Beef is a curious celebrity pastime, one far removed from the good old days of Biggie and Tupac going at each other until they died; it is an agitation acted out in loaded subtweets that end in ellipses, and with Snapchat callouts, and Instagram comments that are leapt on and decoded by fans. Beef, it has to be said, is a very modern way at getting so mad at Soulja Boy that someone offers you $1m to fight him in a ring.

So how this all snowballed into Tyson – stiff-legged and just slightly off the beat – standing alone in a recording studio spitting out “If you show up / it’s going down / I’m gonna teach him how to knock your ass out” into the mic is anyone’s guess. A lot has gone on in the interim. Soulja Boy took to the streets to prove his don’t-mess-with-me credentials in a short-lived live broadcast, and somehow managed to get in a set-to with a stranger during that. Former champion Floyd Mayweather signed up as both fight promoter and Soulja Boy’s trainer, a frankly headache-inducing conflict of interests that makes me think the International Boxing Federation isn’t going to endorse this one. Tran, the unwitting progenitor of the beef, released a statement essentially saying, “Well, this is dumb”. Brown, who, when he hasn’t been training, has as best I can tell been smoking a load of cigarettes in someone else’s bedroom and occasionally using a 10-year-old camera phone to release diss videos, hit back that “NOONE ASKED FOR THIS OPINION!!!” It’s all getting very messy.

Is this fight going to happen? My heart tells me no, my head tells me yes. At this point, too much trash has been talked, too much money has been hypothesised about, and too many gigantic male egos have been put on the line: there is no way Soulja Boy, Brown, Tyson and Mayweather will let this slip away into the night, and that was before 50 Cent got involved. But then I’ve seen the clip Soulja Boy put up of him practising his swings and I do worry that if he tries to do that against another human being, then he will die. It sort of looked like a wet and fragile puppy trying to struggle out of a small string bag, and failing.

Picture it.
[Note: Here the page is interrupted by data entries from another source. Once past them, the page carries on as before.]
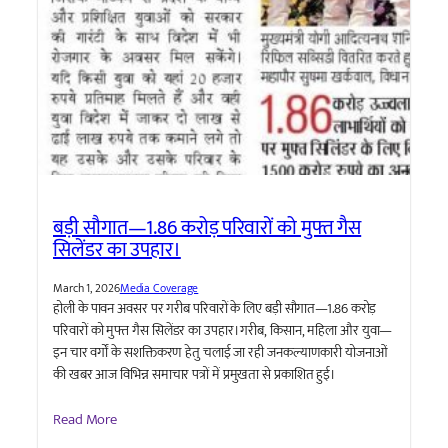
बड़ी सौगात—1.86 करोड़ परिवारों को मुफ्त गैस
सिलेंडर का उपहार।
March 1, 2026
Media Coverage
होली के पावन अवसर पर गरीब परिवारों के लिए बड़ी सौगात—1.86 करोड़
परिवारों को मुफ्त गैस सिलेंडर का उपहार। गरीब, किसान, महिला और युवा—
इन चार वर्गों के सशक्तिकरण हेतु चलाई जा रही जनकल्याणकारी योजनाओं
की खबर आज विभिन्न समाचार पत्रों में प्रमुखता से प्रकाशित हुई।
Read More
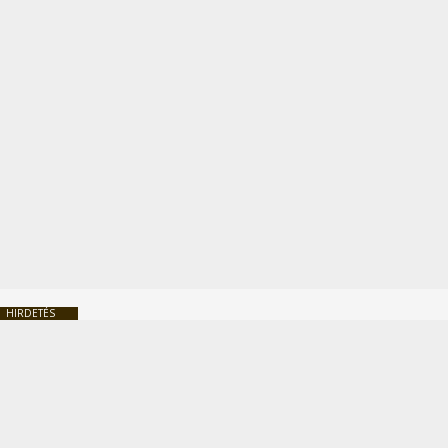
HIRDETÉS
March. Dubai. The scorching heat of the desert sun. The sky darkens over slowly cooling sands. A billion-dollar skyscraper has been built especially for the fight.

What we are basically going for here is “Apollo Creed’s entrance from Rocky IV, but twice over”. Iron Mike performs his 30-second diss track, glitter cannons exploding behind him. Assembled rap royalty watches from behind Gucci shades.

Brown, the Ivan Drago of this analogy, spends 30 minutes entering the ring from below, pausing for a full dance performance of Loyal somewhere around the 15-minute mark. Soulja Boy, our brave Apollo, descends from the roof among go-go dancers and fireworks, wearing something inexplicable made out of the US flag and a load of silver leather. He is somehow allowed to grab the announcer’s microphone one last time to call Brown a “bitch”. And then, ding-ding, Round 1. And Soulja Boy is killed instantly by the first punch.

I’m sorry: that’s the only way I see this one going. But let’s at least enjoy the next two months of hype.